Today’s Wonder of the Day was inspired by Shemaiah. Shemaiah Wonders, “How do Credit/Debit Cards work ?” Thanks for WONDERing with us, Shemaiah!
Instead of writing checks or paying in cash, many modern consumers pay for their purchases with debit or credit cards. A few decades ago, this wasn't the case. People needed cash and checks to pay for groceries, haircuts, dinners, movies, and other goods and services at the time they purchased them.
Credit cards have been around since the 1950s, and debit cards have been around since the 1970s. Despite their relatively young age, there are now more than a billion credit cards and debit cards tucked away in American wallets.

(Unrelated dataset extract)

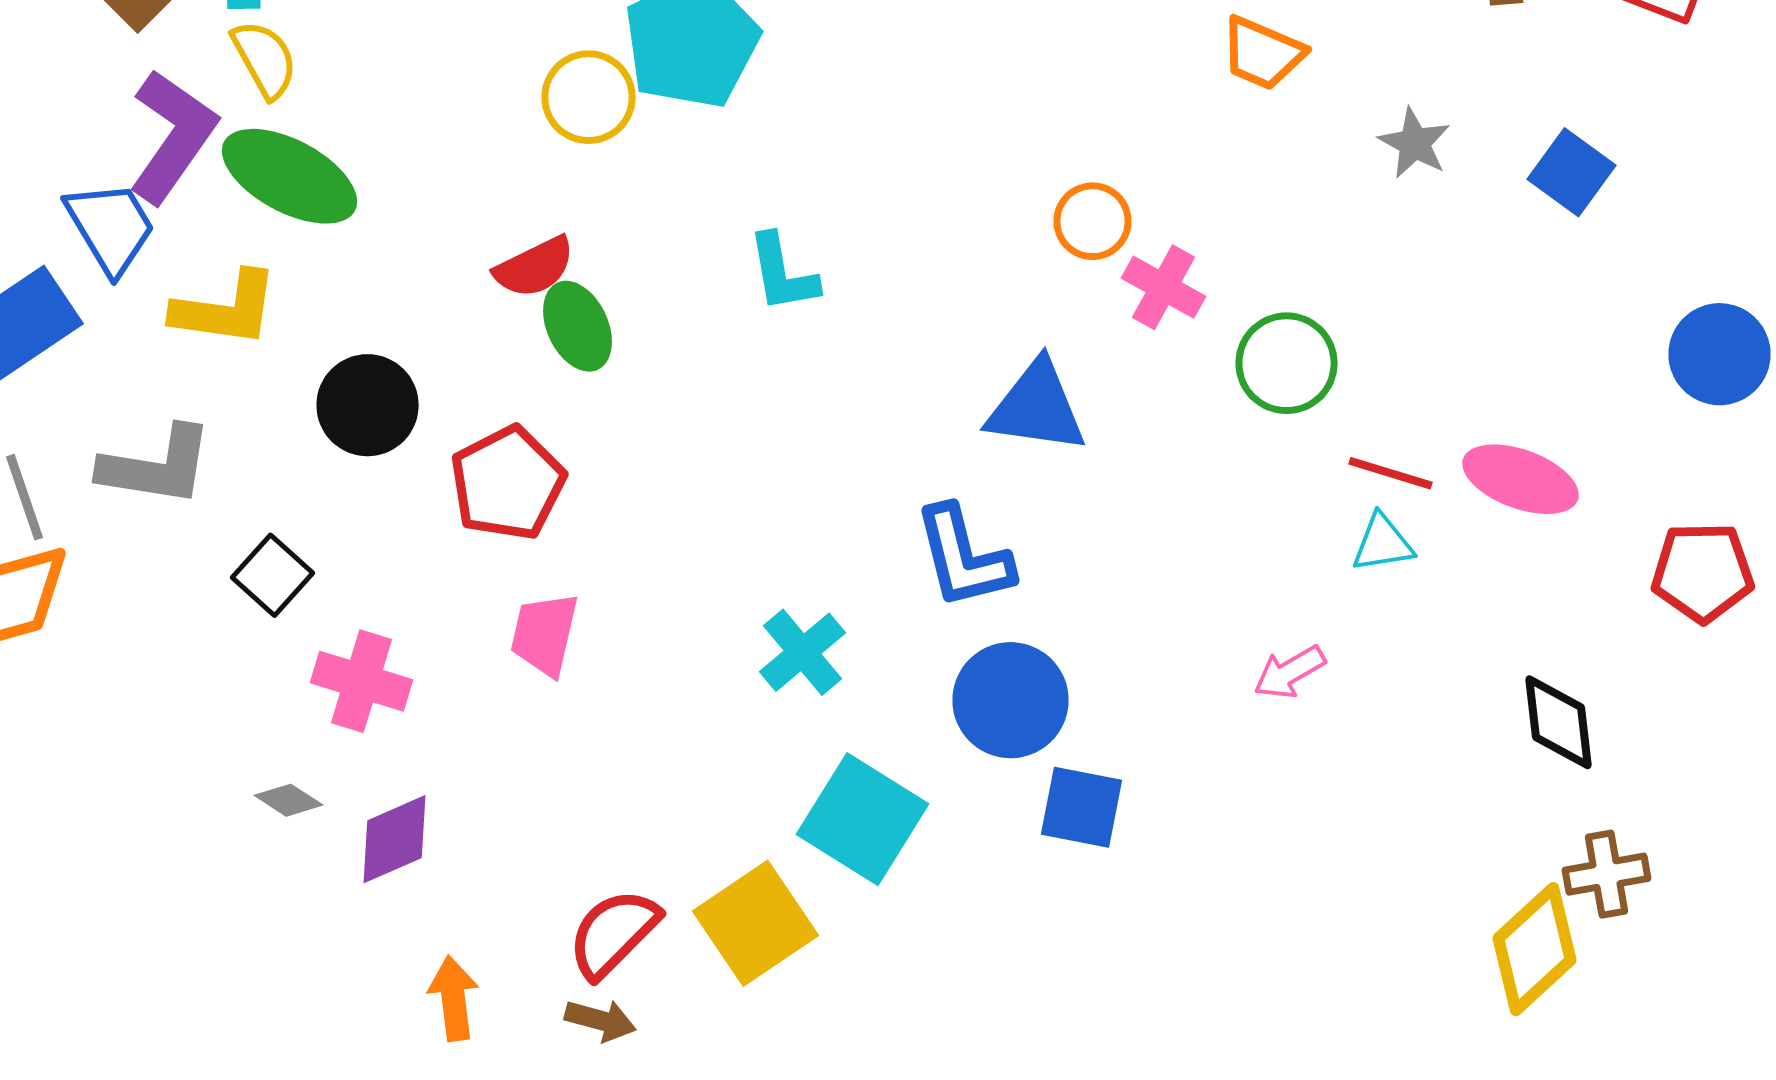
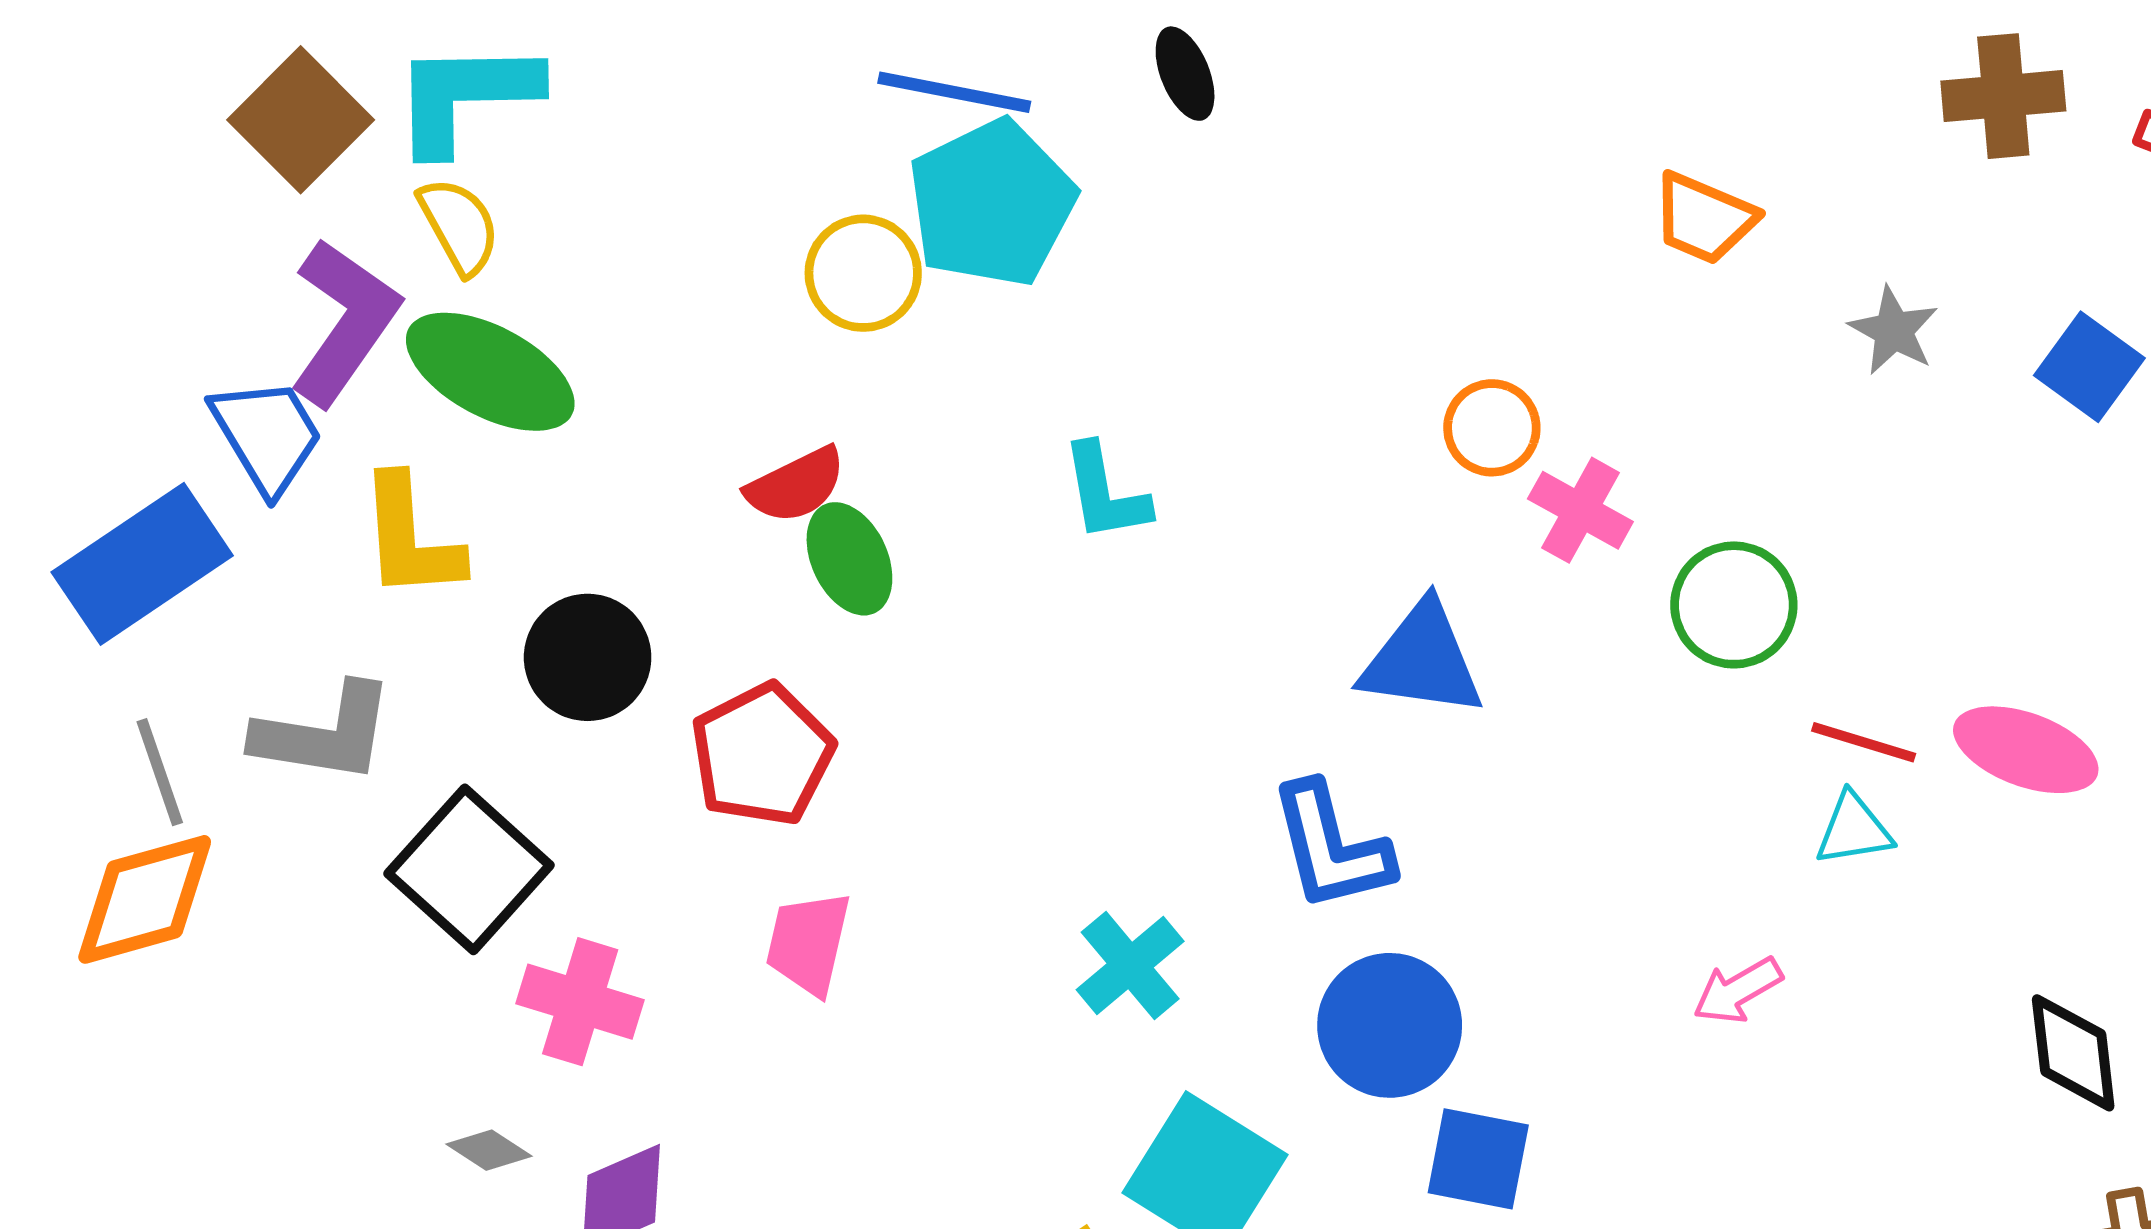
yellow L-shape: (226, 309) -> (410, 538), turned 78
black square: (272, 575) -> (469, 869), size x1.6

It may seem strange that a piece of plastic can pay for the same things as a crisp one hundred dollar bill, but most merchants gladly accept both. Let's find out how debit and credit cards work, and learn what gives plastic its purchasing power.
Debit cards are linked to a bank account. When you use your debit card, you give the merchant permission to make an electronic withdrawal from your bank account. When you go shopping with a debit card, the amount of each purchase is taken out of your account, and the money is used to pay the merchant.
In order to use a debit card, you must have enough money in your bank account to cover the cost of your purchase. If you buy a $15 book, you must have at least $15 in your account.
Credit cards and debit cards may look alike, but they don't work exactly the same. Credit cards are issued by banks and lenders. Unlike debit cards, which use money from your own bank account to pay for purchases, credit cards pay for purchases using money from the lender's account.
Each time you make a purchase with a credit card, it's like taking out a tiny loan from the bank that issued your card. When you accept the credit card, you agree that you will pay back the money you borrow from your lender each time you charge a purchase.
The bank keeps track of each purchase you make with your card and sends you a monthly statement telling you how much money you have charged on your card and what you need to repay.
When you receive your credit card bill, you have two options. You can pay the entire amount you owe, or you can pay part of the total.
If you pay only part of the total you owe, the bank will charge you an extra fee for borrowing its money. This is called “interest." Interest is typically a certain percentage of the total money owed on your credit card.
Let's look at another example. If your family bought $500 worth of groceries in one month using your debit card, $500 would be withdrawn from your bank account.
If you bought the same $500 worth of groceries using your credit card, however, no money would be withdrawn from your bank account. Instead, you would pay for that purchase using the bank's money.
At the end of the month, your credit card statement would arrive. The statement would show you had spent $500 to buy groceries using the bank's money.
You would have the choice of paying the entire $500 owed or only part of it. Let's say you pay $100, leaving a $400 balance on the credit card that you pay off the following month.
If your credit card has a 10 percent interest rate, you would also owe another $40 in interest (10 percent of the outstanding $400 balance). This $40 is added as payment for the convenience of using the bank's money to pay for your groceries when you first bought them.
That means that instead of a $500 shopping trip, your groceries actually cost $540 in the end.